- Monuments: Putherforward.org - statue. National Theatre, London.
- Occupation: Charity founder
- Organization: The Lotus Flower
- Father: Sami Shoresh
- Awards: Red Woman of the Year finalist 2016

= Taban Shoresh =

Taban Shoresh (born 1983) is a British aid worker, women's rights activist and founder of non-profit organisation: The Lotus Flower. She is also a Kurdish (Anfal) genocide survivor.

==Early life==
Due to her father's involvement with the Peshmerga (Kurdish Military) and prominence in Kurdish Literature, Taban's family were one of many Kurdish families persecuted by Saddam Hussein's regime. When Shoresh was four years old, the Iraqi Intelligence Service arrived at her home and arrested her mother along with her paternal grandparents. Shoresh was imprisoned for two weeks along with her family and many other Iraqi Kurds. In 1986 Shoresh's family narrowly escaped a mass live burial after the drivers of the vehicle transporting her and her family were changed; at the time some Kurdish people working for Sadam Hussein were in fact working for Kurds.

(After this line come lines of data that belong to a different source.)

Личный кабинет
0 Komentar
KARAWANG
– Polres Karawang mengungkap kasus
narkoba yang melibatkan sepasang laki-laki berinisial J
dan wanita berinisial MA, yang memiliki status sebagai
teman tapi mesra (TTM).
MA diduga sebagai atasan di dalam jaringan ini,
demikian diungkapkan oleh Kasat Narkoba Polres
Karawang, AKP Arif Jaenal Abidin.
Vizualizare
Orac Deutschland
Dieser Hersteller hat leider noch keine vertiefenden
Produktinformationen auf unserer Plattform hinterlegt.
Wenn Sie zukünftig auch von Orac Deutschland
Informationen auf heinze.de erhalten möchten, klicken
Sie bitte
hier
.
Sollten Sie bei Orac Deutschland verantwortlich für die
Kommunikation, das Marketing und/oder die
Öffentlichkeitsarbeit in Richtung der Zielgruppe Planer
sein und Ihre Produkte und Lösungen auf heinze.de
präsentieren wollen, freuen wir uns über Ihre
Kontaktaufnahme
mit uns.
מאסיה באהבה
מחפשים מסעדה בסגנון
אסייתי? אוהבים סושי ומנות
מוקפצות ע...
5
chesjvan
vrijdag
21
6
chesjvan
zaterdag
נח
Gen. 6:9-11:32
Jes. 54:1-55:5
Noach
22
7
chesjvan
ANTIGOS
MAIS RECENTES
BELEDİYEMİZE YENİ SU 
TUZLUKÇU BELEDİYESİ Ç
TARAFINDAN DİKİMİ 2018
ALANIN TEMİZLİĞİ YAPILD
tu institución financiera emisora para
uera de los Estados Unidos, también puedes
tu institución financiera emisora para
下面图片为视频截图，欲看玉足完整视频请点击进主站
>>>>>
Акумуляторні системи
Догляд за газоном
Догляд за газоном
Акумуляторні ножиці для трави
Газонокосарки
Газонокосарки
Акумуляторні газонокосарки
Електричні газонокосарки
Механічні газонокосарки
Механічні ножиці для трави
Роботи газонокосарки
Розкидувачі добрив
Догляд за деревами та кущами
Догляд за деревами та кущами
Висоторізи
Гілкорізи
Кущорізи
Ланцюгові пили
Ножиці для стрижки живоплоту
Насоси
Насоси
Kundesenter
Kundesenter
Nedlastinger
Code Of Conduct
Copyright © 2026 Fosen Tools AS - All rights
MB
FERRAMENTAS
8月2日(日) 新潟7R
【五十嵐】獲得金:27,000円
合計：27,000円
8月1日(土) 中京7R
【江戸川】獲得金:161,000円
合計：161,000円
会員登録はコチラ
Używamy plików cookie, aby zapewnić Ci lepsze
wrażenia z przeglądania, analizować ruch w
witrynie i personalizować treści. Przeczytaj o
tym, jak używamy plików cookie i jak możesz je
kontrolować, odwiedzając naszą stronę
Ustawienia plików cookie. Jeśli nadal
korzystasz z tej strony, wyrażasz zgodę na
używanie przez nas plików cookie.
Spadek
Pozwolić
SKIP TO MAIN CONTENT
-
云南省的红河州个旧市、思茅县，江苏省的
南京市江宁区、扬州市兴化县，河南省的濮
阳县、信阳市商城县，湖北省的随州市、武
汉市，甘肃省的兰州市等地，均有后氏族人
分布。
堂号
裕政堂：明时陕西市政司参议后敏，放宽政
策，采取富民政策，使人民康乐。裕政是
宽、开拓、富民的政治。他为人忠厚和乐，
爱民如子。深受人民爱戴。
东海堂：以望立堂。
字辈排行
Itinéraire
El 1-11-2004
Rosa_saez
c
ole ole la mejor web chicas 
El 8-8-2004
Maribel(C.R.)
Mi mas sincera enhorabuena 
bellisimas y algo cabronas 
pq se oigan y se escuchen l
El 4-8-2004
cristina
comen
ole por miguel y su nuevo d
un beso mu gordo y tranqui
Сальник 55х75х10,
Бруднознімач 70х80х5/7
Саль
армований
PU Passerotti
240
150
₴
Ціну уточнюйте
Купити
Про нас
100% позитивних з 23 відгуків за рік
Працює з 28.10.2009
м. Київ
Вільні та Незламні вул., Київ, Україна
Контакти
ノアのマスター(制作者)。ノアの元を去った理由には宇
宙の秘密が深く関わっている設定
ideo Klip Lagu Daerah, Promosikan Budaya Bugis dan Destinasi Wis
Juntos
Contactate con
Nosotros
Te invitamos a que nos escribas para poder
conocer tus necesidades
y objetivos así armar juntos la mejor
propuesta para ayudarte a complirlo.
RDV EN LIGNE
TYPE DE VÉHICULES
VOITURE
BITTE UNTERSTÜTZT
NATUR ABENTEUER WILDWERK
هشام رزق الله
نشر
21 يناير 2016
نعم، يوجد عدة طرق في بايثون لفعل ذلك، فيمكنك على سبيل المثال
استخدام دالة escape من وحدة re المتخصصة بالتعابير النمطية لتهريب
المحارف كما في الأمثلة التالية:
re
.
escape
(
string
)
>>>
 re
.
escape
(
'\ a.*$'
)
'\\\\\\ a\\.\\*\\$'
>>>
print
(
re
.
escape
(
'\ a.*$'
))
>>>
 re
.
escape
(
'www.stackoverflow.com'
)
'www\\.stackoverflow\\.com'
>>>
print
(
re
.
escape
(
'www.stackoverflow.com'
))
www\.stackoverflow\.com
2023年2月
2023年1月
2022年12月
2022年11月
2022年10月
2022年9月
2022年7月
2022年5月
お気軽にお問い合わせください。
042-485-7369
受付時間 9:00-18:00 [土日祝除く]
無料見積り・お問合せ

In 1987, after three months in hiding and twelve months fleeing, the Shoresh family arrived in Iran. Upon her arrival Shoresh learned that her father had been poisoned with thallium and evacuated to the UK by Amnesty International where he received medical treatment. Shoresh, along with the rest of her family arrived in the UK one year later in 1988 where she would study and eventually begin a career in Asset management.

== Humanitarian work ==
In April 2014 Shoresh was approached by the Kurdistan Regional Government and asked to speak about her experiences in the House of Lords for Genocide Remembrance Day. Around this time she learned about the plight of the Yazidis, a religious minority indigenous to Northern Mesopotamia. The Yazidis were facing persecution from the terrorist group, so-called Islamic State.

Shoresh then took a career break to participate in a rescue mission with the Rwanga Foundation, distributing aid to the displaced Yezidis trapped on Mount Sinjar. She then stayed in the region for 15 months and supported the Rwanga Foundation with their humanitarian mission before returning to the UK.

== Non-profit work ==
The Lotus Flower was registered as a non-profit in March 2016. The organisation offers support to displaced female victims of conflict in the Middle East.

The organisation is registered in London and has set up three centres in the Kurdistan region of Iraq. The centres help vulnerable females access education and helps them with their wellbeing and mental health, which in turn helps refugee women reintegrate back into their communities.

== Honours and recognition ==
In September 2018 Shoresh had a small statue erected in Central London as part of a campaign by art movement, Put Her Forward. The organisation hopes to double the number of statues of women in England.

She frequently speaks about the plight of Kurdish people in the middle east in public and on major news networks.

In 2016 she was a finalist in Red magazine's Woman of the Year Awards.

Shoresh was appointed Officer of the Order of the British Empire (OBE) in the 2024 New Year Honours for services to refugees and displaced conflict survivors in the Kurdistan Region of Iraq.